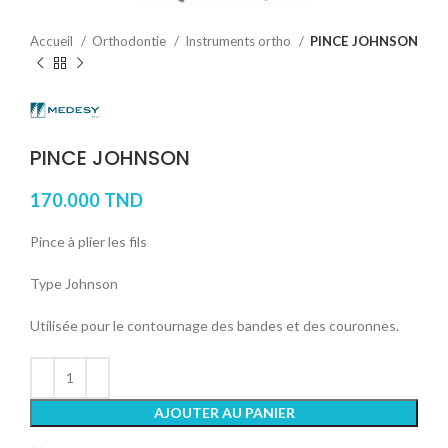
Accueil
Orthodontie
Instruments ortho
PINCE JOHNSON
PINCE JOHNSON
170.000
TND
Pince à plier les fils
Type Johnson
Utilisée pour le contournage des bandes et des couronnes.
AJOUTER AU PANIER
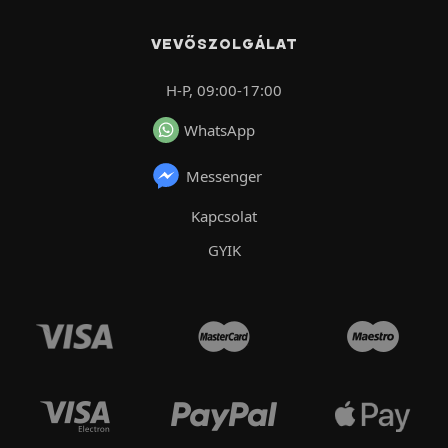
VEVŐSZOLGÁLAT
H-P, 09:00-17:00
WhatsApp
Messenger
Kapcsolat
GYIK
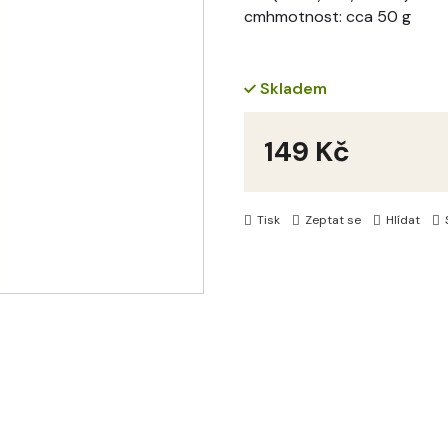
cmhmotnost: cca 50 g
Skladem
149 Kč
Měrná
cena:
Tisk
Zeptat se
Hlídat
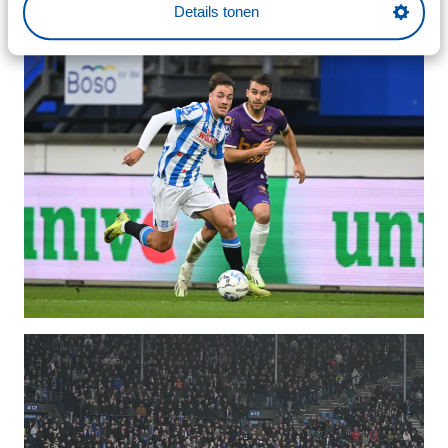
Details tonen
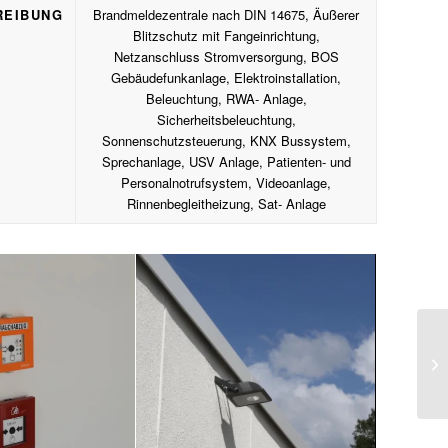
REIBUNG
Brandmeldezentrale nach DIN 14675, Äußerer
Blitzschutz mit Fangeinrichtung,
Netzanschluss Stromversorgung, BOS
Gebäudefunkanlage, Elektroinstallation,
Beleuchtung, RWA- Anlage,
Sicherheitsbeleuchtung,
Sonnenschutzsteuerung, KNX Bussystem,
Sprechanlage, USV Anlage, Patienten- und
Personalnotrufsystem, Videoanlage,
Rinnenbegleitheizung, Sat- Anlage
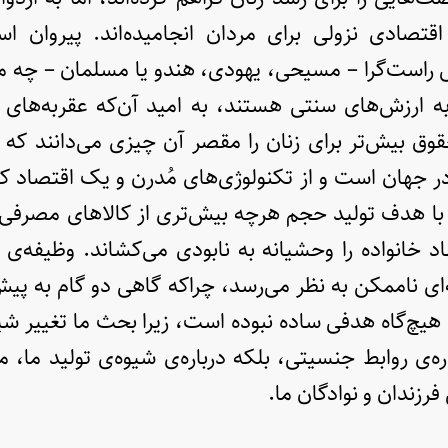
تصادی نزولی برای مردان انجامیده‌اند. پیروان اسلا
 راست‌گرا – مسیحی، یهودی، هندو یا مسلمان – چه مر
ه ارزش‌های سنتی هستند، به امید آن‌که عقربه‌های
 حقوق بیش‌تر برای زنان را مقصر آن چیزی می‌دانند که 
 در جهان است و از تکنولوژی‌های مُدرن و یک اقتصاد کا
ا هدف تولید حجم هرچه بیش‌تری از کالاهای مصرفی ب
 خانواده را وحشیانه به نابودی می‌کشاند. وظیفه‌ی 
ای ناممکن به نظر می‌رسد، چراکه گاهی دو گام به پی
 هیچ‌گاه هدفی ساده نبوده است، زیرا بحث ما تغییر ش
ره‌ی روابط جنسیتی، بلکه درباره‌ی شیوه‌ی تولید ما،
رزندان و نوادگان ما.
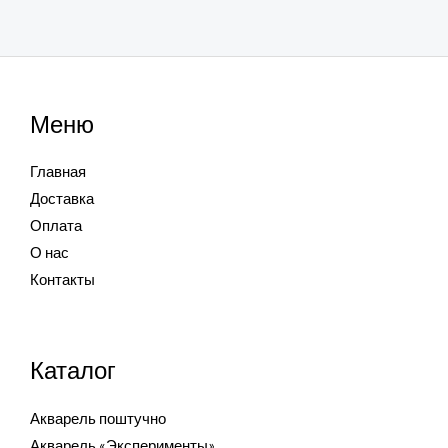
Меню
Главная
Доставка
Оплата
О нас
Контакты
Каталог
Акварель поштучно
Акварель «Эксперименты»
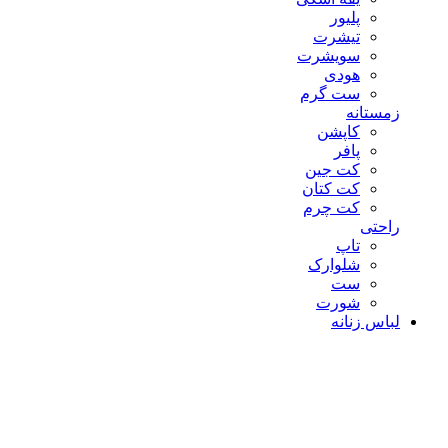
پلیور
تیشرت
سویشرت
هودی
ست گرم
زمستانه
کاپشن
پافر
کت جین
کت کتان
کت چرم
راحتی
تاپ
شلوارک
ست
شورت
لباس زنانه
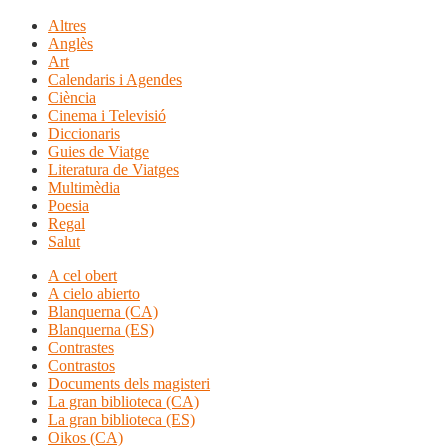
Altres
Anglès
Art
Calendaris i Agendes
Ciència
Cinema i Televisió
Diccionaris
Guies de Viatge
Literatura de Viatges
Multimèdia
Poesia
Regal
Salut
A cel obert
A cielo abierto
Blanquerna (CA)
Blanquerna (ES)
Contrastes
Contrastos
Documents dels magisteri
La gran biblioteca (CA)
La gran biblioteca (ES)
Oikos (CA)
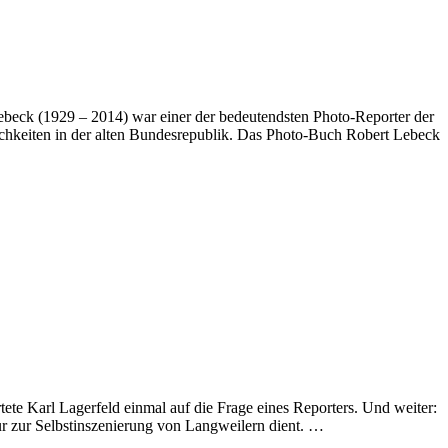
beck (1929 – 2014) war einer der bedeutendsten Photo-Reporter der
chkeiten in der alten Bundesrepublik. Das Photo-Buch Robert Lebeck
ete Karl Lagerfeld einmal auf die Frage eines Reporters. Und weiter:
ur zur Selbstinszenierung von Langweilern dient. …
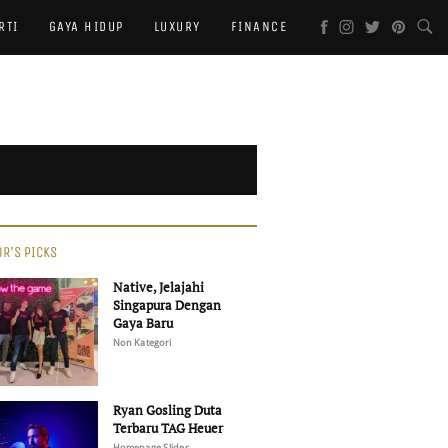
RTI
GAYA HIDUP
LUXURY
FINANCE
OR'S PICKS
Native, Jelajahi
Singapura Dengan
Gaya Baru
Non Kategori
Ryan Gosling Duta
Terbaru TAG Heuer
Homepage Slider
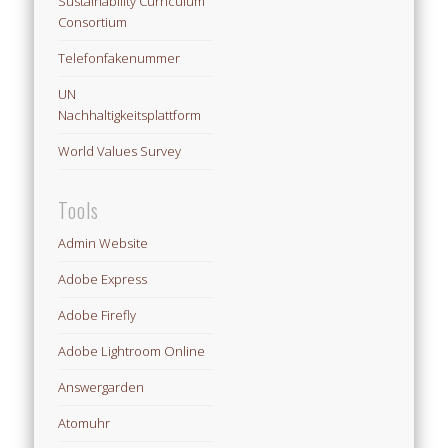
Sustainability Curriculum
Consortium
Telefonfakenummer
UN
Nachhaltigkeitsplattform
World Values Survey
Tools
Admin Website
Adobe Express
Adobe Firefly
Adobe Lightroom Online
Answergarden
Atomuhr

**Exercise details**
Above are the records; restate exactly the lines from the one containing "Type Johnson" through the one containing "Guies de Viatge", keeping pictures out.

**Exercise output**
Type Johnson
Utilisée pour le contournage des bandes et des couronnes.
AJOUTER AU PANIER
VEVŐSZOLGÁLAT
H-P, 09:00-17:00
WhatsApp
Messenger
Kapcsolat
GYIK
cmhmotnost: cca 50 g
Skladem
149 Kč
Měrná
cena:
Tisk
Zeptat se
Hlídat
Details tonen
REIBUNG
Brandmeldezentrale nach DIN 14675, Äußerer
Blitzschutz mit Fangeinrichtung,
Netzanschluss Stromversorgung, BOS
Gebäudefunkanlage, Elektroinstallation,
Beleuchtung, RWA- Anlage,
Sicherheitsbeleuchtung,
Sonnenschutzsteuerung, KNX Bussystem,
Sprechanlage, USV Anlage, Patienten- und
Personalnotrufsystem, Videoanlage,
Rinnenbegleitheizung, Sat- Anlage
تصادی نزولی برای مردان انجامیده‌اند. پیروان اسلا
 راست‌گرا – مسیحی، یهودی، هندو یا مسلمان – چه مر
ه ارزش‌های سنتی هستند، به امید آن‌که عقربه‌های
 حقوق بیش‌تر برای زنان را مقصر آن چیزی می‌دانند که 
 در جهان است و از تکنولوژی‌های مُدرن و یک اقتصاد کا
ا هدف تولید حجم هرچه بیش‌تری از کالاهای مصرفی ب
 خانواده را وحشیانه به نابودی می‌کشاند. وظیفه‌ی 
ای ناممکن به نظر می‌رسد، چراکه گاهی دو گام به پی
 هیچ‌گاه هدفی ساده نبوده است، زیرا بحث ما تغییر ش
ره‌ی روابط جنسیتی، بلکه درباره‌ی شیوه‌ی تولید ما،
رزندان و نوادگان ما.
Меню
Главная
Доставка
Оплата
О нас
Контакты
Каталог
Акварель поштучно
Акварель «Эксперименты»
پلیور
تیشرت
سویشرت
هودی
ست گرم
زمستانه
کاپشن
پافر
کت جین
کت کتان
کت چرم
راحتی
تاپ
شلوارک
ست
شورت
لباس زنانه
Altres
Anglès
Art
Calendaris i Agendes
Ciència
Cinema i Televisió
Diccionaris
Guies de Viatge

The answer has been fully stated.